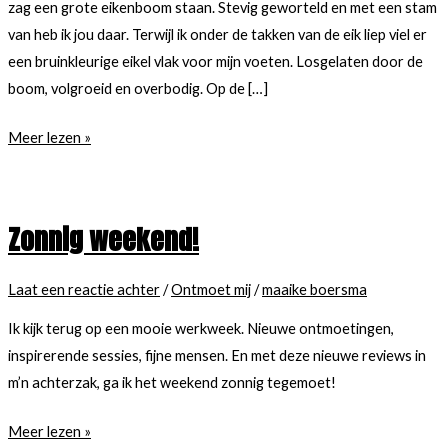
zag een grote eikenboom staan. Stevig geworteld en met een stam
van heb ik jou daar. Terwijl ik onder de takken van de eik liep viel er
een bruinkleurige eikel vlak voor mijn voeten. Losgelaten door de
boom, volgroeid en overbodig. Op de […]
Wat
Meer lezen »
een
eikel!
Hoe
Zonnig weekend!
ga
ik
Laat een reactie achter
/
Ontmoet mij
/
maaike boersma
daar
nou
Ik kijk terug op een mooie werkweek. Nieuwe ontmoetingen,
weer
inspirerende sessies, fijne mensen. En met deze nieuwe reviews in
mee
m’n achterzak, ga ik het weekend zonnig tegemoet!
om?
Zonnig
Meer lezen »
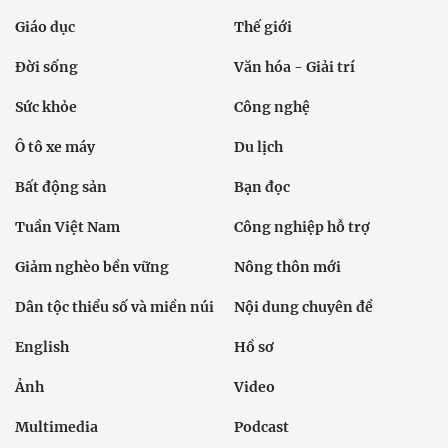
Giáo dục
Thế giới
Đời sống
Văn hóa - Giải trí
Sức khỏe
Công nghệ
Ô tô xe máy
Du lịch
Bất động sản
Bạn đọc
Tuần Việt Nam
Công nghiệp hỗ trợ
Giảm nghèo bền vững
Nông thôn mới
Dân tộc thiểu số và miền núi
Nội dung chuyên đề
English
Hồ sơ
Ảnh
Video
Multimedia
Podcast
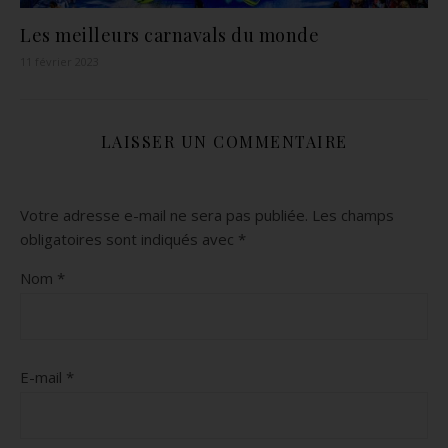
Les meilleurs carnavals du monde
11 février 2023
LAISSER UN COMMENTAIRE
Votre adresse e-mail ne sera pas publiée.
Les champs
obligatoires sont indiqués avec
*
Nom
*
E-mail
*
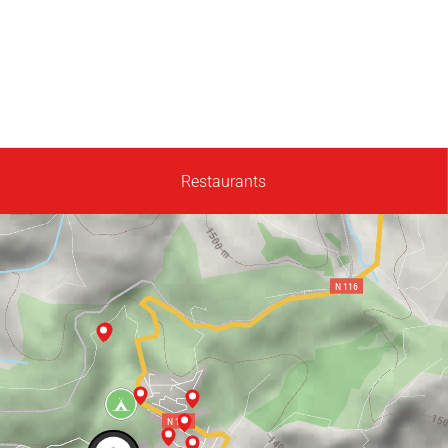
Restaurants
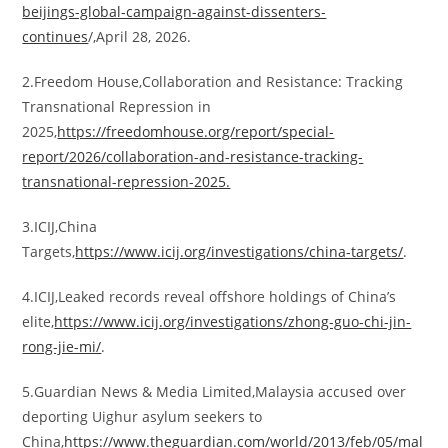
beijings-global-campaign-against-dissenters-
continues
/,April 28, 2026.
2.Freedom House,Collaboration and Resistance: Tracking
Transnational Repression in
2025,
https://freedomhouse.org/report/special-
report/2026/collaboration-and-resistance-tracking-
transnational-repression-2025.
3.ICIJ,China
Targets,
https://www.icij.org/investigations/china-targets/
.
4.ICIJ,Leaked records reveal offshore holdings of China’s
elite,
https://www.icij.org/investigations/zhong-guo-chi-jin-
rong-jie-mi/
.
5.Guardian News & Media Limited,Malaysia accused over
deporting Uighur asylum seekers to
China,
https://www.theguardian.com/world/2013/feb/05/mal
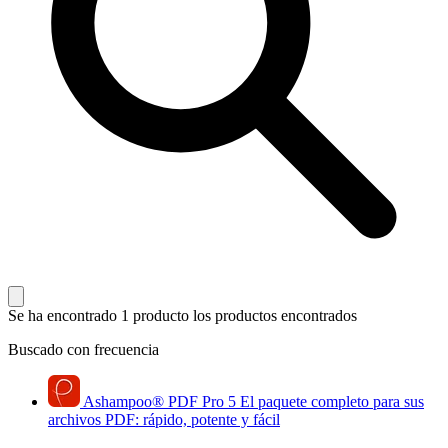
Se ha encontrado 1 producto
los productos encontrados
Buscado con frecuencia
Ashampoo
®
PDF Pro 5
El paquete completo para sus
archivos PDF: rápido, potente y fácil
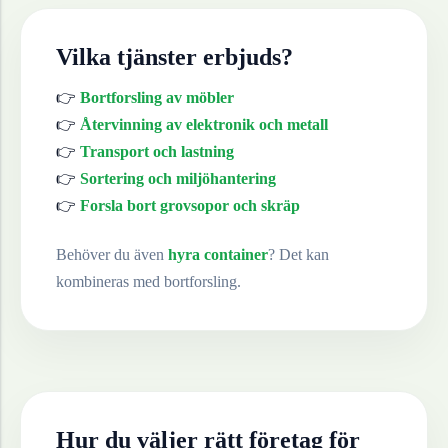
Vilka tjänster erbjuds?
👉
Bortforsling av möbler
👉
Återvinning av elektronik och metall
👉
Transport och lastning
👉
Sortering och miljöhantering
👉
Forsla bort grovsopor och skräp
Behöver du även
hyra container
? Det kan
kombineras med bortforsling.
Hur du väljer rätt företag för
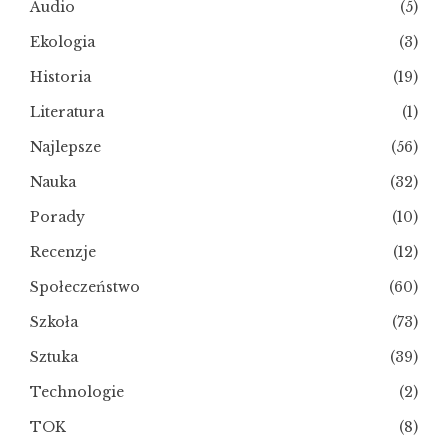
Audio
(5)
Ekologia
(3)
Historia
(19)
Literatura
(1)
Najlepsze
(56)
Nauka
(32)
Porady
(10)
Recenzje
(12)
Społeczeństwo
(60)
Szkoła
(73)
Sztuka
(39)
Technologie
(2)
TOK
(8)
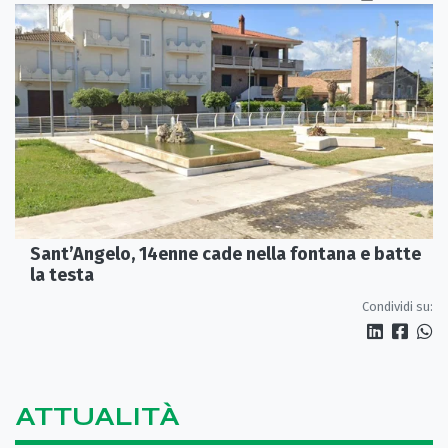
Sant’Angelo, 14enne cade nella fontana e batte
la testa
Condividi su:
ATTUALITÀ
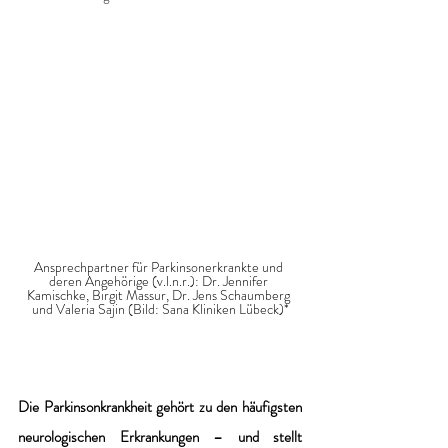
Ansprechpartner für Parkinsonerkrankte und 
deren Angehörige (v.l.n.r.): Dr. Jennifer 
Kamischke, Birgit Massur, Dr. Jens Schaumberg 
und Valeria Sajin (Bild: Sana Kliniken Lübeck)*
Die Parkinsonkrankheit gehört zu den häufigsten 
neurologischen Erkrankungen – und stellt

--

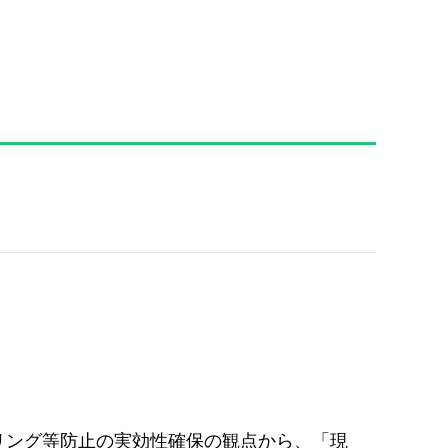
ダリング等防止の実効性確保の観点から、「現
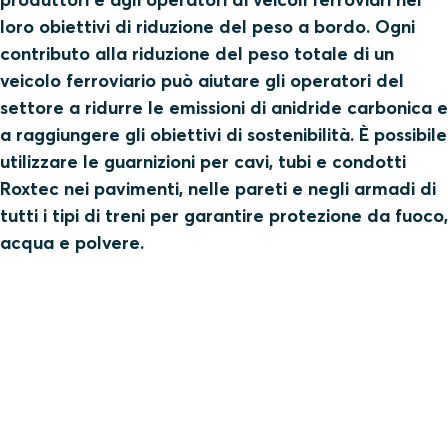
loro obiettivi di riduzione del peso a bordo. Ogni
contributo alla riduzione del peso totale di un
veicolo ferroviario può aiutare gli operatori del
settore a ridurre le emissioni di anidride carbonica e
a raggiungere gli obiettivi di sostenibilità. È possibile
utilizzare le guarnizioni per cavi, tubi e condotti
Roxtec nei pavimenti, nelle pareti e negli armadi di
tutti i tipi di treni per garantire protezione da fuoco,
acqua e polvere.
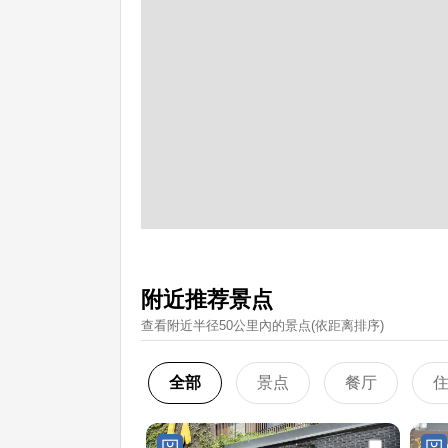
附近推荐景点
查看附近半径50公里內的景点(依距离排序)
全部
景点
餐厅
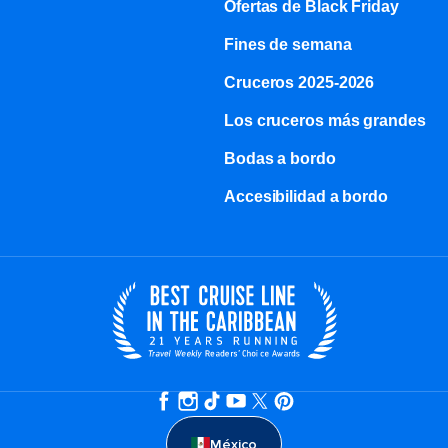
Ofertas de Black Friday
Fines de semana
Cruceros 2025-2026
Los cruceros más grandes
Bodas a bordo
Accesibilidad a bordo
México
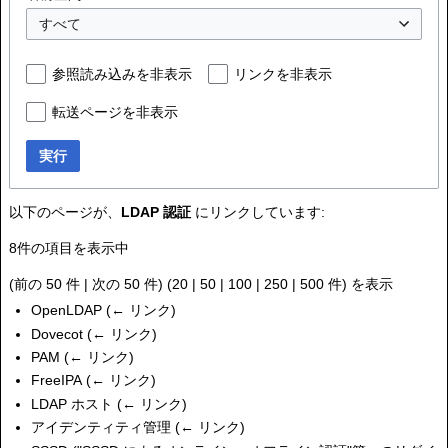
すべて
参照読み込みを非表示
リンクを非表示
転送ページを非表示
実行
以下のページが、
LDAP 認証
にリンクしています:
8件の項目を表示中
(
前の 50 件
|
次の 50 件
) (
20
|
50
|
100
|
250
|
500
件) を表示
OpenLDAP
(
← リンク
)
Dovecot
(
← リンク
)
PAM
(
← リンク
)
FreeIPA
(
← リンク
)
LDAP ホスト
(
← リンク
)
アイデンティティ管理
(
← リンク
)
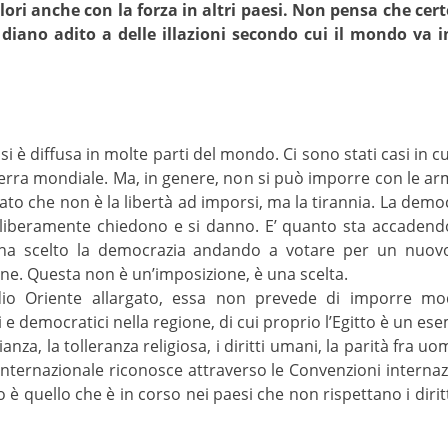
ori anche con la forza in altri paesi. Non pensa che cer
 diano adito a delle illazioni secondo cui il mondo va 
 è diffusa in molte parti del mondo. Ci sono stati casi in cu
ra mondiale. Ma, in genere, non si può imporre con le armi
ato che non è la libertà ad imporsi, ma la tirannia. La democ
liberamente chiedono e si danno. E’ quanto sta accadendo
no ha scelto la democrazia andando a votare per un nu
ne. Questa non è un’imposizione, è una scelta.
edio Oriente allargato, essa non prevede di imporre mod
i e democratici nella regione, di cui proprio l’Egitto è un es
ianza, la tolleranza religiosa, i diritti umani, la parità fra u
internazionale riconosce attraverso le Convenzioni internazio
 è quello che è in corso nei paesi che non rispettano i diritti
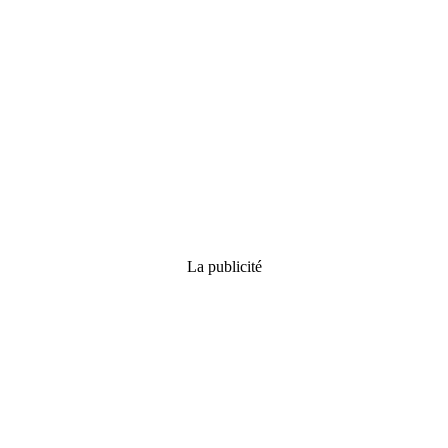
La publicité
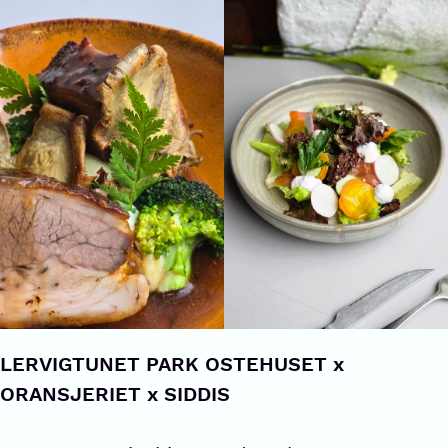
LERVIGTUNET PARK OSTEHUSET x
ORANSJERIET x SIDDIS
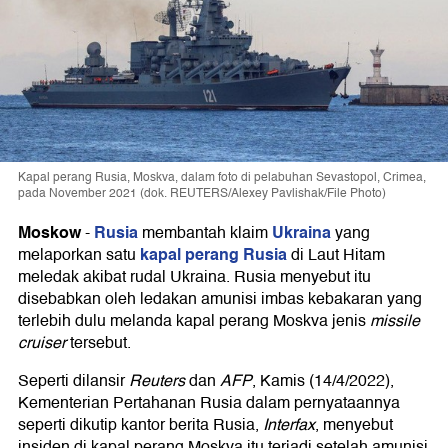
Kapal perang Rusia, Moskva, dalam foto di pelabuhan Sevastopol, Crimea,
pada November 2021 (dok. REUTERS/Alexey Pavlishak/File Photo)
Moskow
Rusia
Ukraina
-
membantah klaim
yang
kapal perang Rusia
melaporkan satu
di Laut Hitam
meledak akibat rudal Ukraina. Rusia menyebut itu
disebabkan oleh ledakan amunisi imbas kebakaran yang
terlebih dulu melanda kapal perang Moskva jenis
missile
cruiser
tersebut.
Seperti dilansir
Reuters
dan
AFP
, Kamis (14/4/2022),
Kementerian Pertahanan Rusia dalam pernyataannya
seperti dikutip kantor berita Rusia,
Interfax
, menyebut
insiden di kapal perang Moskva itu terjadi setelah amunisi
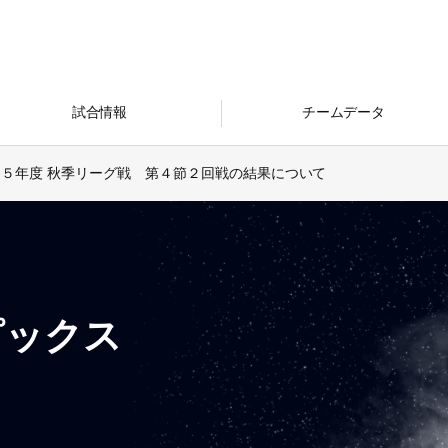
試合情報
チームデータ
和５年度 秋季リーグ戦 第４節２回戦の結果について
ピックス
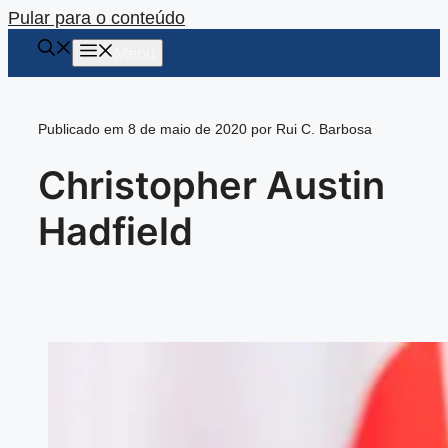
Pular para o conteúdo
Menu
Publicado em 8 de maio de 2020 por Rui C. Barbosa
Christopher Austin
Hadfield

* * *

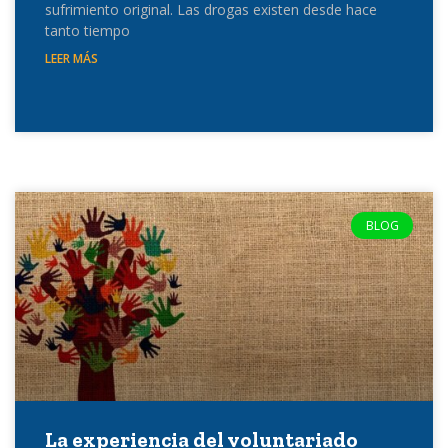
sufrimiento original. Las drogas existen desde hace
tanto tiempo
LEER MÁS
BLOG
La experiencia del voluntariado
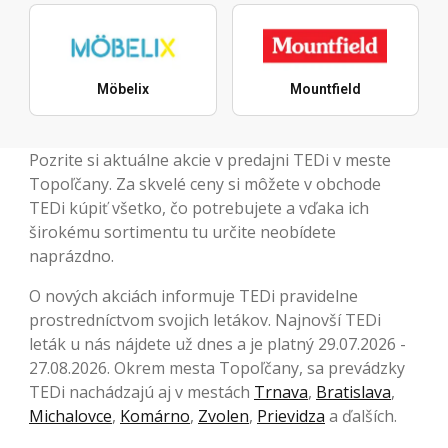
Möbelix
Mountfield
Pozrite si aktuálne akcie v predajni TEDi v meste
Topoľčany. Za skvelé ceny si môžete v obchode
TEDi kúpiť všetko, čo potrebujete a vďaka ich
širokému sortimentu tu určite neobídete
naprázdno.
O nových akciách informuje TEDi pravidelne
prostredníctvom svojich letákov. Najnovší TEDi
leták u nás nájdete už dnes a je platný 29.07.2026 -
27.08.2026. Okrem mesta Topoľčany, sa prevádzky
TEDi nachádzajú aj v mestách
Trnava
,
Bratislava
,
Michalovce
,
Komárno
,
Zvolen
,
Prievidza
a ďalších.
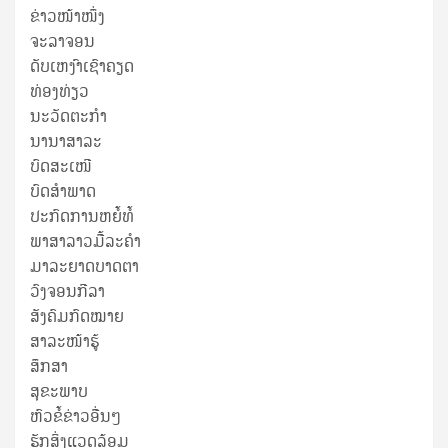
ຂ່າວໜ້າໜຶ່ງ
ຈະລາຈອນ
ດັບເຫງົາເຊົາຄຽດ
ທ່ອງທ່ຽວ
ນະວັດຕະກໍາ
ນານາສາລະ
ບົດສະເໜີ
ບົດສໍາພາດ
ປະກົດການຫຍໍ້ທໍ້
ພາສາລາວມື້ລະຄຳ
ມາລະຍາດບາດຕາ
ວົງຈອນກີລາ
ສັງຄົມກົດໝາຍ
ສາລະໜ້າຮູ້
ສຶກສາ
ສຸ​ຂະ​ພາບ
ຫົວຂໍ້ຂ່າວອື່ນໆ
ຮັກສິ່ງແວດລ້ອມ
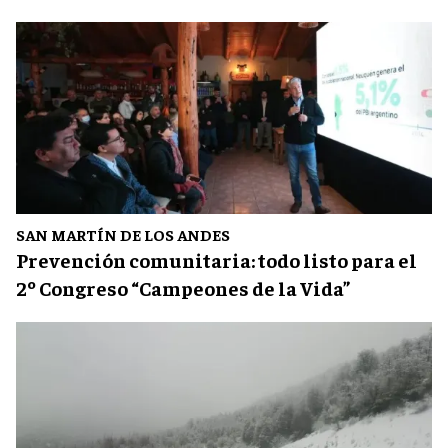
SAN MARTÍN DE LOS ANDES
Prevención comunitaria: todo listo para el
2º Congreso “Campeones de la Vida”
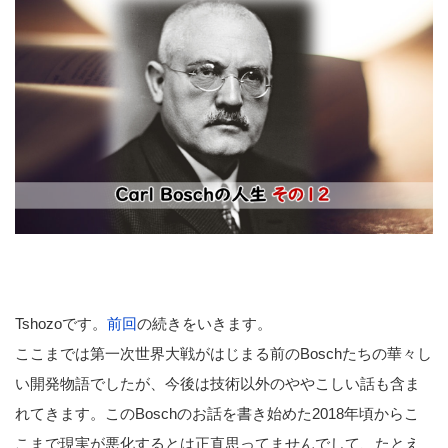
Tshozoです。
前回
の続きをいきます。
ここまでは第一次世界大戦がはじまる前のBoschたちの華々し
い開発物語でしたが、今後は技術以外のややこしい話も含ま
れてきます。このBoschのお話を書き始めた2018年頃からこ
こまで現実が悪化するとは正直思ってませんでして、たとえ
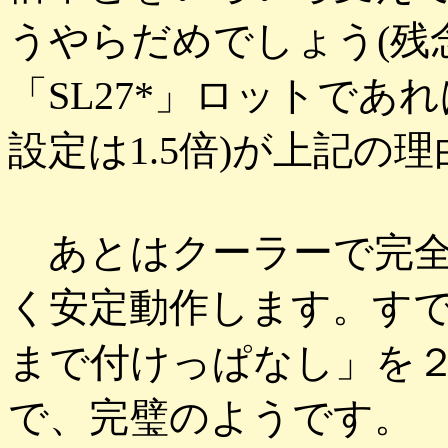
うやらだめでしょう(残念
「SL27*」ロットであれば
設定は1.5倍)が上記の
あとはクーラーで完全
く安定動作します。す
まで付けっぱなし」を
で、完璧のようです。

== Goal of the exercise ==
Each line between the one holding "Les meilleurs carnavals du monde" and the one holding "und Valeria Sajin", inclusive, should be copied exactly as it appears above, and pictures should be omitted.

== Answer to this task ==
Les meilleurs carnavals du monde
11 février 2023
LAISSER UN COMMENTAIRE
Votre adresse e-mail ne sera pas publiée.
Les champs
obligatoires sont indiqués avec
*
Nom
*
E-mail
*
Restaurants
beijings-global-campaign-against-dissenters-
continues
/,April 28, 2026.
2.Freedom House,Collaboration and Resistance: Tracking
Transnational Repression in
2025,
https://freedomhouse.org/report/special-
report/2026/collaboration-and-resistance-tracking-
transnational-repression-2025.
3.ICIJ,China
Targets,
https://www.icij.org/investigations/china-targets/
.
4.ICIJ,Leaked records reveal offshore holdings of China’s
elite,
https://www.icij.org/investigations/zhong-guo-chi-jin-
rong-jie-mi/
.
5.Guardian News & Media Limited,Malaysia accused over
deporting Uighur asylum seekers to
China,
https://www.theguardian.com/world/2013/feb/05/mal
Se ha encontrado 1 producto
los productos encontrados
Buscado con frecuencia
Ashampoo
®
PDF Pro 5
El paquete completo para sus
archivos PDF: rápido, potente y fácil
Vilka tjänster erbjuds?
👉
Bortforsling av möbler
👉
Återvinning av elektronik och metall
👉
Transport och lastning
👉
Sortering och miljöhantering
👉
Forsla bort grovsopor och skräp
Behöver du även
hyra container
? Det kan
kombineras med bortforsling.
Hur du väljer rätt företag för
Audio
(5)
Ekologia
(3)
Historia
(19)
Literatura
(1)
Najlepsze
(56)
Nauka
(32)
Porady
(10)
Recenzje
(12)
Społeczeństwo
(60)
Szkoła
(73)
Sztuka
(39)
Technologie
(2)
TOK
(8)
Sant’Angelo, 14enne cade nella fontana e batte
la testa
Condividi su:
ATTUALITÀ
Ansprechpartner für Parkinsonerkrankte und 
deren Angehörige (v.l.n.r.): Dr. Jennifer 
Kamischke, Birgit Massur, Dr. Jens Schaumberg 
und Valeria Sajin (Bild: Sana Kliniken Lübeck)*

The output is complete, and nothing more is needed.